#### Entries shown ####

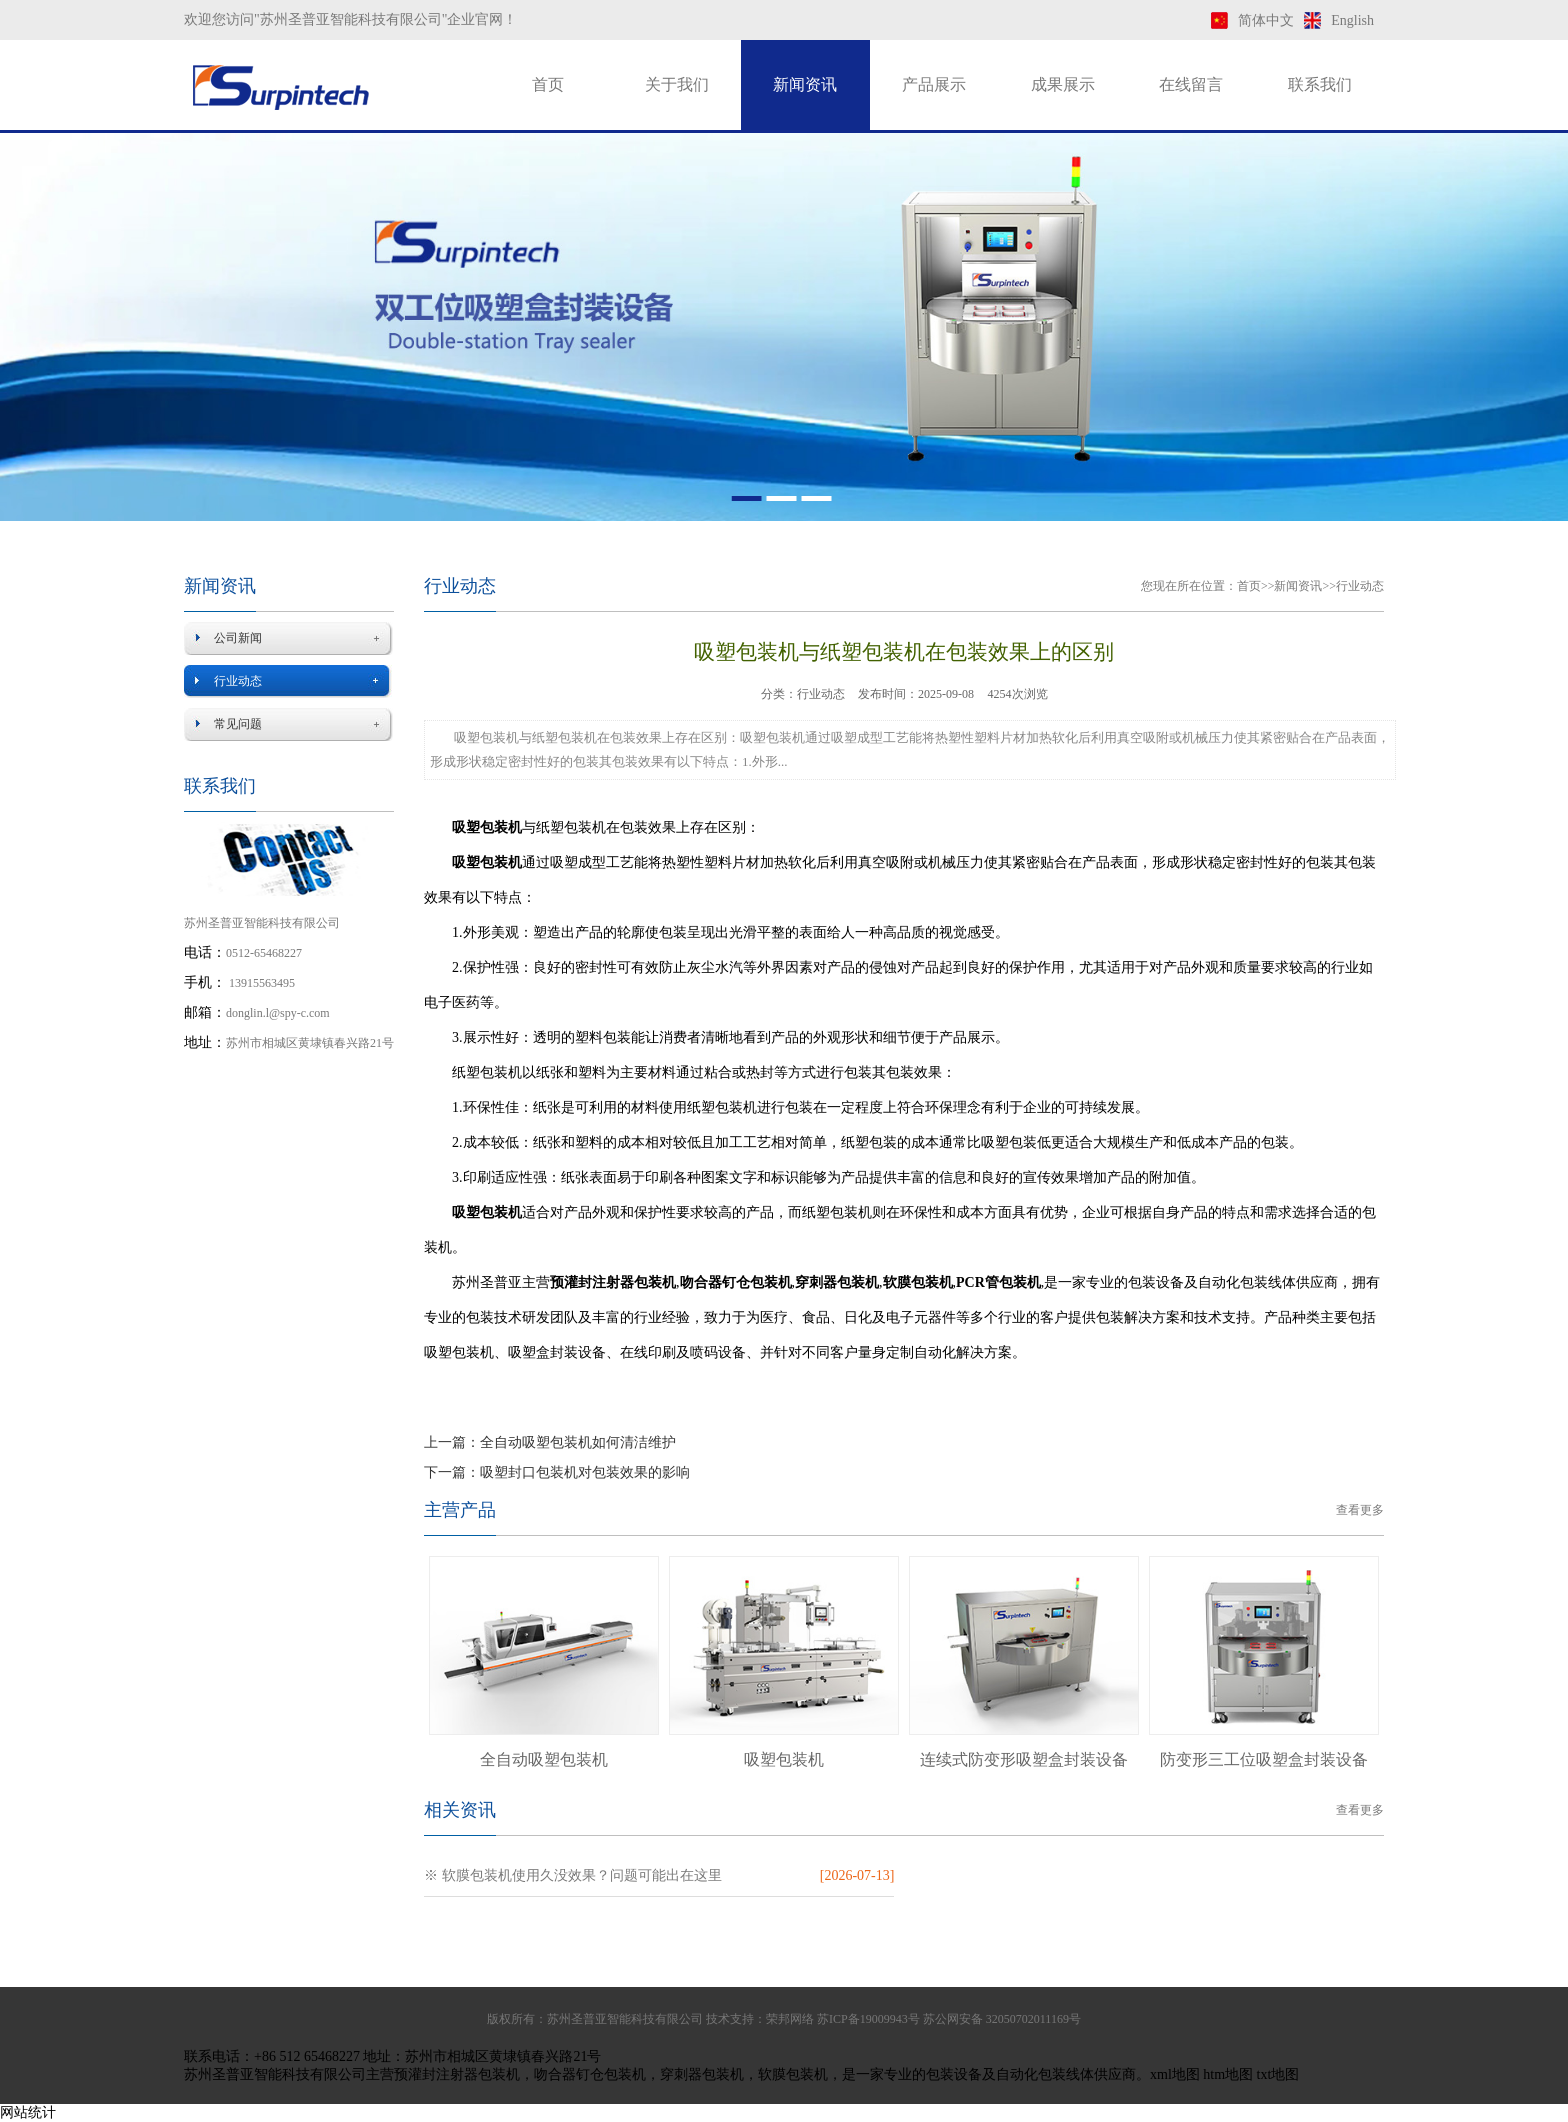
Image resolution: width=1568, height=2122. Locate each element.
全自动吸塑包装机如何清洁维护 (578, 1442)
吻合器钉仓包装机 (590, 2074)
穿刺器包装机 (702, 2074)
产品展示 (934, 84)
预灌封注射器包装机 (457, 2074)
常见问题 (238, 724)
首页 (548, 84)
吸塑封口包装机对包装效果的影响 (585, 1472)
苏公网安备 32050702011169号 (1002, 2019)
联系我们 (1320, 84)
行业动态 (238, 681)
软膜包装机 (793, 2074)
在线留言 (1191, 84)
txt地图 (1278, 2074)
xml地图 (1175, 2074)
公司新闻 (238, 638)
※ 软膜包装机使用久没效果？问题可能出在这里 (573, 1875)
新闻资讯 (805, 84)
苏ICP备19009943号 (868, 2019)
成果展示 (1063, 84)
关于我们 (677, 84)
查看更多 (1360, 1510)
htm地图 (1228, 2074)
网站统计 (28, 2112)
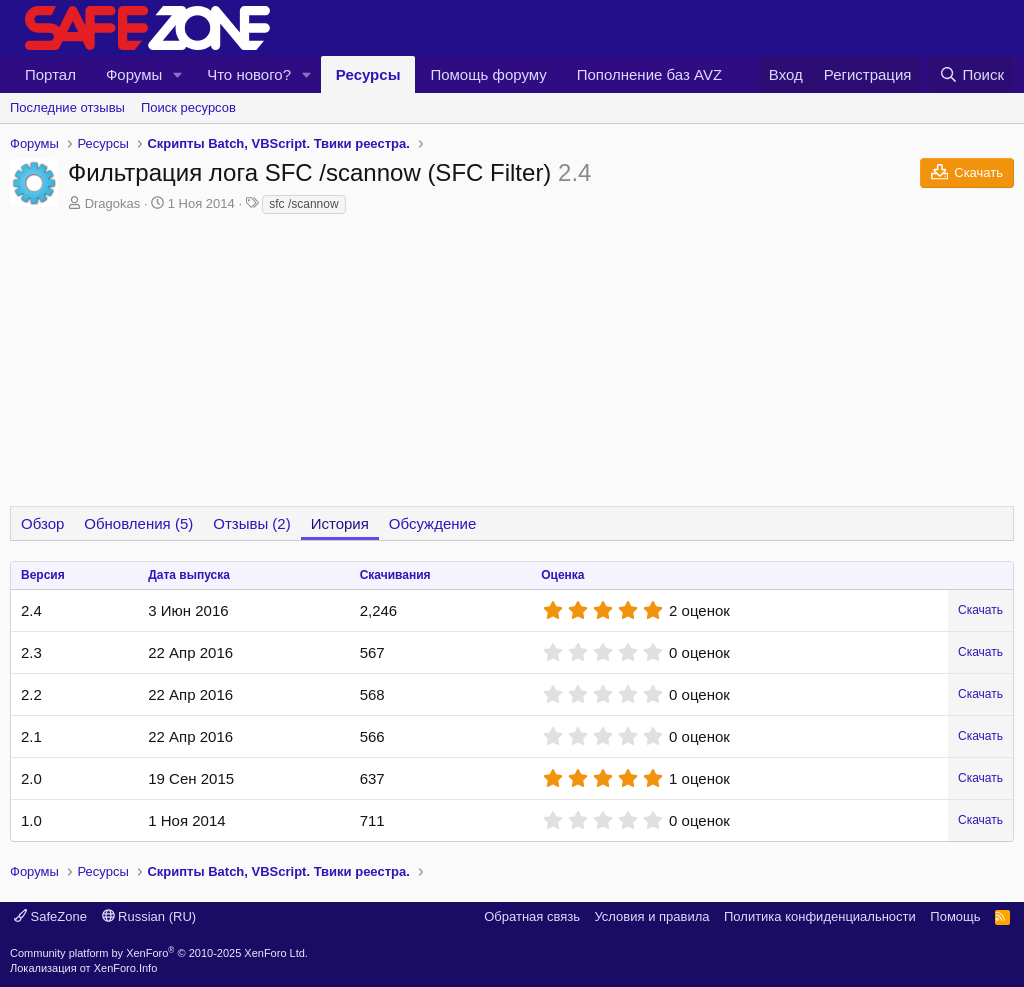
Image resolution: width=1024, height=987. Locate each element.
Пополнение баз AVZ (649, 74)
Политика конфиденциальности (820, 916)
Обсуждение (432, 523)
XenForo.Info (126, 968)
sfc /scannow (303, 204)
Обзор (42, 523)
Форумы (134, 74)
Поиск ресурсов (188, 107)
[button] (178, 74)
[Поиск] (971, 74)
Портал (50, 74)
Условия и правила (651, 916)
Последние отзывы (67, 107)
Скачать (980, 610)
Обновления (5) (138, 523)
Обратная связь (532, 916)
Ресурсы (368, 74)
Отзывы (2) (251, 523)
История (340, 523)
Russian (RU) (149, 916)
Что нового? (249, 74)
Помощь (955, 916)
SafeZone (50, 916)
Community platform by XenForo (159, 953)
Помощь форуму (488, 74)
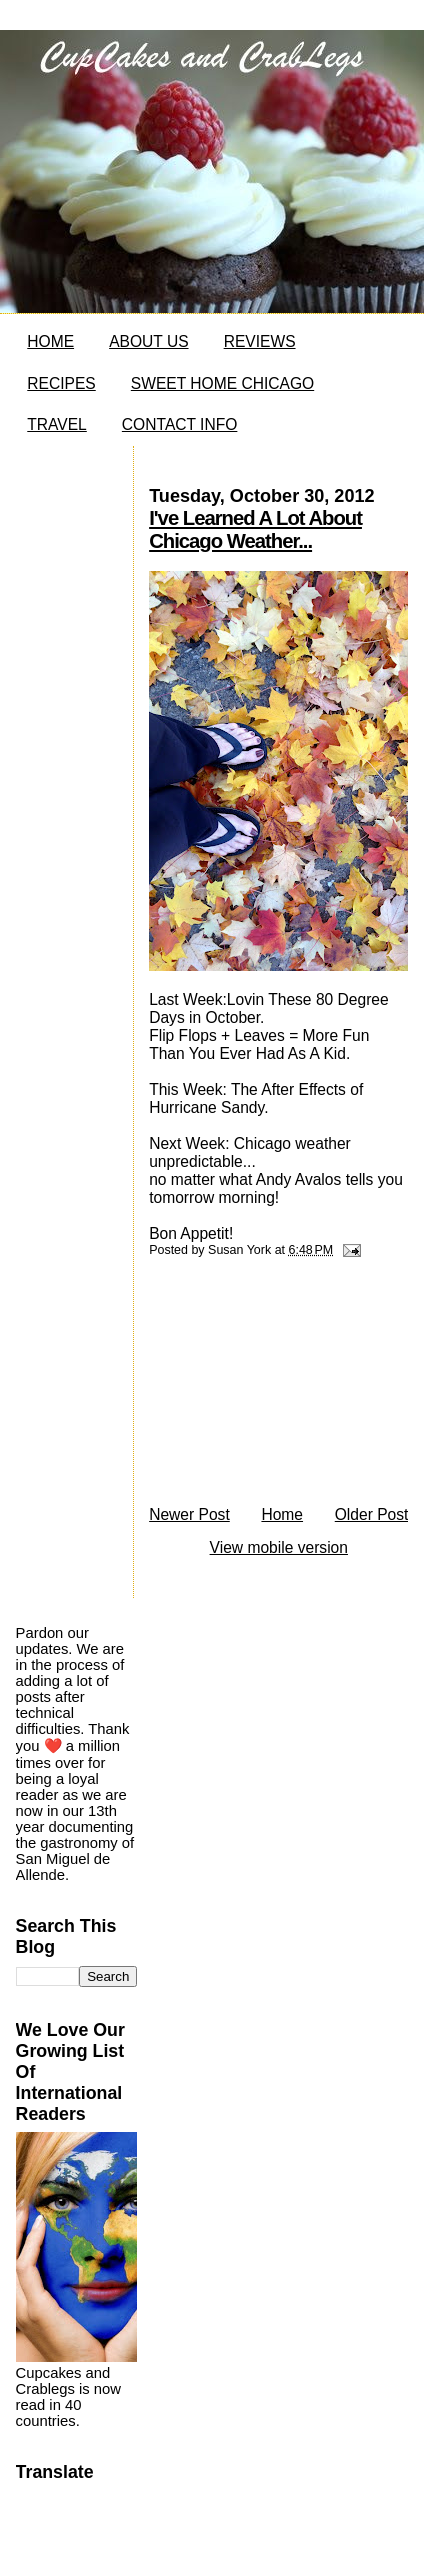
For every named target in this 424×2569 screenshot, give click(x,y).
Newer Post (189, 1514)
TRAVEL (57, 424)
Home (282, 1514)
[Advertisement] (270, 1387)
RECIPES (61, 383)
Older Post (372, 1514)
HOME (50, 341)
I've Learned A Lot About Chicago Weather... (255, 529)
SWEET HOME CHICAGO (222, 383)
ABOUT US (148, 341)
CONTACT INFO (180, 424)
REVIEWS (260, 341)
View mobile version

####

* Exercise description: Copy out every line in the entries above that holds "Image".

* Result of this task:
Image resolution: width=1568, height=2122. Locate each element.
Image resolution: width=1024, height=987. Locate each element.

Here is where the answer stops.